Required action >>
Exclude the pictures, then restate every entry below exactly.

(Collected data entries)
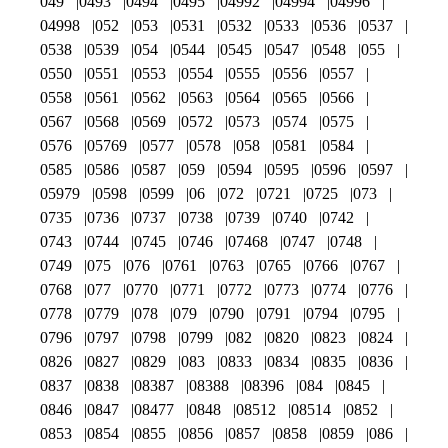
049
0493
0494
0495
04992
04994
04996
04998
052
053
0531
0532
0533
0536
0537
0538
0539
054
0544
0545
0547
0548
055
0550
0551
0553
0554
0555
0556
0557
0558
0561
0562
0563
0564
0565
0566
0567
0568
0569
0572
0573
0574
0575
0576
05769
0577
0578
058
0581
0584
0585
0586
0587
059
0594
0595
0596
0597
05979
0598
0599
06
072
0721
0725
073
0735
0736
0737
0738
0739
0740
0742
0743
0744
0745
0746
07468
0747
0748
0749
075
076
0761
0763
0765
0766
0767
0768
077
0770
0771
0772
0773
0774
0776
0778
0779
078
079
0790
0791
0794
0795
0796
0797
0798
0799
082
0820
0823
0824
0826
0827
0829
083
0833
0834
0835
0836
0837
0838
08387
08388
08396
084
0845
0846
0847
08477
0848
08512
08514
0852
0853
0854
0855
0856
0857
0858
0859
086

Response box >>
049
0493
0494
0495
04992
04994
04996
04998
052
053
0531
0532
0533
0536
0537
0538
0539
054
0544
0545
0547
0548
055
0550
0551
0553
0554
0555
0556
0557
0558
0561
0562
0563
0564
0565
0566
0567
0568
0569
0572
0573
0574
0575
0576
05769
0577
0578
058
0581
0584
0585
0586
0587
059
0594
0595
0596
0597
05979
0598
0599
06
072
0721
0725
073
0735
0736
0737
0738
0739
0740
0742
0743
0744
0745
0746
07468
0747
0748
0749
075
076
0761
0763
0765
0766
0767
0768
077
0770
0771
0772
0773
0774
0776
0778
0779
078
079
0790
0791
0794
0795
0796
0797
0798
0799
082
0820
0823
0824
0826
0827
0829
083
0833
0834
0835
0836
0837
0838
08387
08388
08396
084
0845
0846
0847
08477
0848
08512
08514
0852
0853
0854
0855
0856
0857
0858
0859
086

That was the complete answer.